Sapeva che il generale Rusca era di origine piemontese e che aveva amicizie in città e, pensando ad un’azione politica piuttosto che militare, gli consentì di patteggiarne la resa anche se gli diede l’incarico di un attacco al forte. Gli permise altresì di annunciare che la contribuzione di guerra imposta alla città era ridotta di un terzo e Rusca ebbe tutto il beneficio d’immagine di questa decisione. Anche nei giorni successivi le richieste di resa si susseguirono ma inutilmente.
Dopo lo scontro di San Michele, che avverrà il 20 aprile all’una del mattino, Bonaparte darà ordine ad Augereau di mandare 1.200 uomini a sostituire quelli di Dommartin nell’assedio al forte aggiungendo: ... E’ necessario, sotto tutti i punti di vista, forzare il forte oggi stesso.
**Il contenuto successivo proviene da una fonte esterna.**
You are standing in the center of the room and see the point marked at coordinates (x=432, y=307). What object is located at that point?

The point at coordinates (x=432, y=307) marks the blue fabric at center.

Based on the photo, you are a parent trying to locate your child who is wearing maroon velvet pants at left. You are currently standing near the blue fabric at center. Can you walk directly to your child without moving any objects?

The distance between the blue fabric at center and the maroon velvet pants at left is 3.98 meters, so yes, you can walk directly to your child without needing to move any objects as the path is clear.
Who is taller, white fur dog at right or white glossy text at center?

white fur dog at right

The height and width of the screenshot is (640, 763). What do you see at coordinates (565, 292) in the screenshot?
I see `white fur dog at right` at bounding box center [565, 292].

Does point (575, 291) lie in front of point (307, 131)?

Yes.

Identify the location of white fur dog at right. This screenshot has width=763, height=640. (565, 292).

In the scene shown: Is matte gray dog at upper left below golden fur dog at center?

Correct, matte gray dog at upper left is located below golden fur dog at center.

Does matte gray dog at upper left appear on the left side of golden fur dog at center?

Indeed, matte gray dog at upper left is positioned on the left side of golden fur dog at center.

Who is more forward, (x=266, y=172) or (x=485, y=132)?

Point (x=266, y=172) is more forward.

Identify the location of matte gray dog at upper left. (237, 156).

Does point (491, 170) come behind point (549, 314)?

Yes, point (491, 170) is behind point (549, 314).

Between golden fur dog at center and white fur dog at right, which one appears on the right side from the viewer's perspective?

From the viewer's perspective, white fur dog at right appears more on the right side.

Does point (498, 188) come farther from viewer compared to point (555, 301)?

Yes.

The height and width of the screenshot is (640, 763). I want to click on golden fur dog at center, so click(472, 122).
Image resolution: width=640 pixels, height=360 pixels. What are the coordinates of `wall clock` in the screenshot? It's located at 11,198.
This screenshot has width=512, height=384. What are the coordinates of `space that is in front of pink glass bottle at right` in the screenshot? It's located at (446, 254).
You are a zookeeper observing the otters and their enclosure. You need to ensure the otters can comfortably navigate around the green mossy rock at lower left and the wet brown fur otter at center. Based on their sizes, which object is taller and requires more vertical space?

Ancora il giorno dopo da Mondovì manderà una nuova richiesta di resa con la minaccia di far passare l’intera guarnigione a fil di spada. Sarà anch’essa rigettata e la fortezza di Ceva si arrenderà solamente il 29 aprile, in forza delle clausole dell’armistizio di Cherasco e su ordine reale.
Il 29 aprile la cittadella aprirà quindi le porte non cedendo al nemico ma purtroppo agli ordini del proprio re e il conte Bruno di Tornaforte uscirà dalla fortezza con tutti gli onori militari, a tamburo battente e bandiere spiegate rientrando in Piemonte con le sue armi, fedele al suo sovrano che purtroppo si umiliava di fronte ad un giovane generale, fino ad allora praticamente sconosciuto “La mia artiglieria da assedio è giunta. Ogni resistenza che potrete fare sarebbe contraria alle leggi della guerra, e causerebbe un inutile spargimento di sangue. La vostra fortezza non è in grado di opporre alcuna resistenza. Se entro 24 ore non vi sarete arresi, io non accetterò nessuna resa successiva, e farò passare a filo di spada la vostra guarnigione”.
Il generale Francesco Bruno di Tornaforte con sprezzo mandò un dispaccio al messo di Napoleone con una secca risposta: “Io difenderò la fortezza al prezzo della mia vita, fino all'ultimo, per l'onore del re che me l'ha affidata”. »
Il governatore Bruno di Tornaforte ricevuto l'ordine dal Re di lasciare il Forte di Ceva, temendo saccheggi e rovine, decise di far spostare la statua dell’Addolorata al Duomo affinché fosse messa in sicurezza.